Reavey a écrit en joignant une lettre de Greensletcassepiedsetcompagnie. On m’exhorte à faire l’ablation de 33,3%, fraction éternellement périodique, de mon œuvre. J’ai eu l’idée d’un meilleur plan. Prendre tous les 500e mots, poncturer soigneusement et publier un poème en prose dans le Paris Daily Mail. Puis publier le reste en édition séparée et privée, avec un avertissement de Geoffrey, comme les délires d’un schizoïde, ou en feuilleton, dans le Zeitschrift für Kitsch. Ma prochaine œuvre sera sur du papier de riz enroulé autour d’une bobine, avec une ligne perforée tous les quinze centimètres et en vente chez Boots. La longueur de chaque chapitre sera soigneusement calculée pour laisser libre mouvement à l’utilisateur moyen. Et avec chaque exemplaire un échantillon gratuit de quelque laxatif pour promouvoir les ventes. Les Bouquins Beckett pour vos Boyaux, Jesus in péto. Vendu en papier impérissable. Des rouleaux en duvet de chardon. Tous les bords désinfectés. 1 000 occasions de s’essuyer en rigolant un bon coup. Également en braille pour le prurit anal. Tout en Sturm et pas de Drang. (p. 444)

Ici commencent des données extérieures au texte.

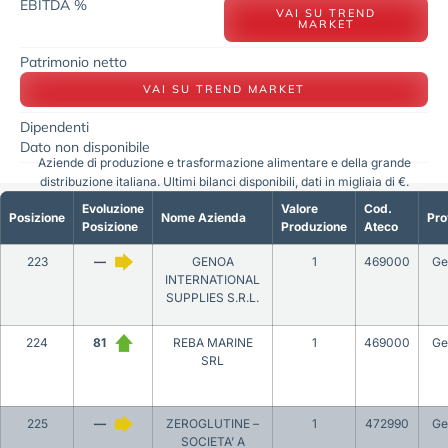
EBITDA %
VAI SU TREND
MARKET
Patrimonio netto
VAI SU TREND MARKET
Dipendenti
Dato non disponibile
Aziende di produzione e trasformazione alimentare e della grande
distribuzione italiana. Ultimi bilanci disponibili, dati in migliaia di €.
Evoluzione
Valore
Cod.
Posizione
Nome Azienda
Pro
Posizione
Produzione
Ateco
223
—
GENOA
1
469000
Ge
INTERNATIONAL
SUPPLIES S.R.L.
224
81
REBA MARINE
1
469000
Ge
SRL
225
—
ZEROGLUTINE –
1
472990
Ge
SOCIETA’ A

12L’ironie de Beckett est cependant indissociable d’un puissant effet pathétique, quand, revenu au récit linéaire de la scène le 13 décembre, il s’emploie à brouiller les frontières entre les notions de matière et de vide, trouvant un accent typique de la voix qui caractérisera son œuvre :

J’ai répondu à Reavey, disant que je ne comprenais pas comment on pouvait enlever à cet infortuné livre encore plus que ce que j’avais déjà enlevé moi-même tout en laissant un reste ; mais que je demandais seulement à être éclairé sur cette question par un critique plus sensible à l’économie interne du livre que je ne l’étais moi-même. (p. 456)

13La dernière lettre à Reavey sur cet épisode, le 20 décembre, d’un puissant effet agressif, semble lestée de tout l’échauffement narratif auquel Beckett a pu se livrer auprès d’une destinataire étrangère à l’affaire :

La dernière chose dont je me souvienne est que j’étais disposé à couper le livre jusqu’à ce qu’il ne reste plus que le titre. Je suis maintenant prêt à aller plus loin et à changer le titre s’il choque, pour Quigley, Trompetenschleim, Eliot, ou tout autre nom dont les éditeurs aient envie. (p. 460)

Une longue émancipation

14Les années 30 sont aussi pour Beckett le temps d’une longue émancipation : d’abord de l’institution universitaire, avec laquelle il rompt douloureusement en janvier 1932 ; de Joyce ensuite, qu’il considère comme un maître dès 1929. Le recueil s’ouvre d’ailleurs sur un échange avec l’écrivain vénéré à propos de l’essai que Beckett vient d’écrire à sa demande, Dante… Bruno. Vico.. Joyce (p. 101).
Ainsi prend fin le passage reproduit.